[Records contained in a dataset]
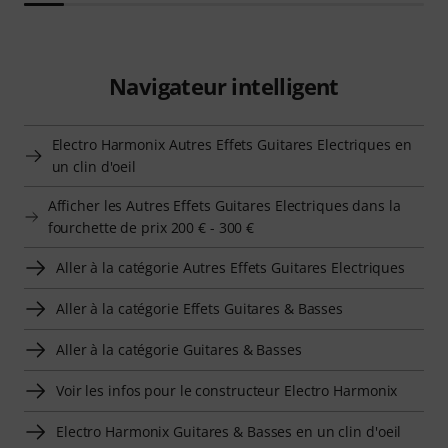
Navigateur intelligent
Electro Harmonix Autres Effets Guitares Electriques en
un clin d'oeil
Afficher les Autres Effets Guitares Electriques dans la
fourchette de prix 200 € - 300 €
Aller à la catégorie Autres Effets Guitares Electriques
Aller à la catégorie Effets Guitares & Basses
Aller à la catégorie Guitares & Basses
Voir les infos pour le constructeur Electro Harmonix
Electro Harmonix Guitares & Basses en un clin d'oeil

### [REQUIREMENT]
The copy should hold every entry above word for word and none of the pictures.

### [EXPECTED OUTPUT]
Navigateur intelligent
Electro Harmonix Autres Effets Guitares Electriques en
un clin d'oeil
Afficher les Autres Effets Guitares Electriques dans la
fourchette de prix 200 € - 300 €
Aller à la catégorie Autres Effets Guitares Electriques
Aller à la catégorie Effets Guitares & Basses
Aller à la catégorie Guitares & Basses
Voir les infos pour le constructeur Electro Harmonix
Electro Harmonix Guitares & Basses en un clin d'oeil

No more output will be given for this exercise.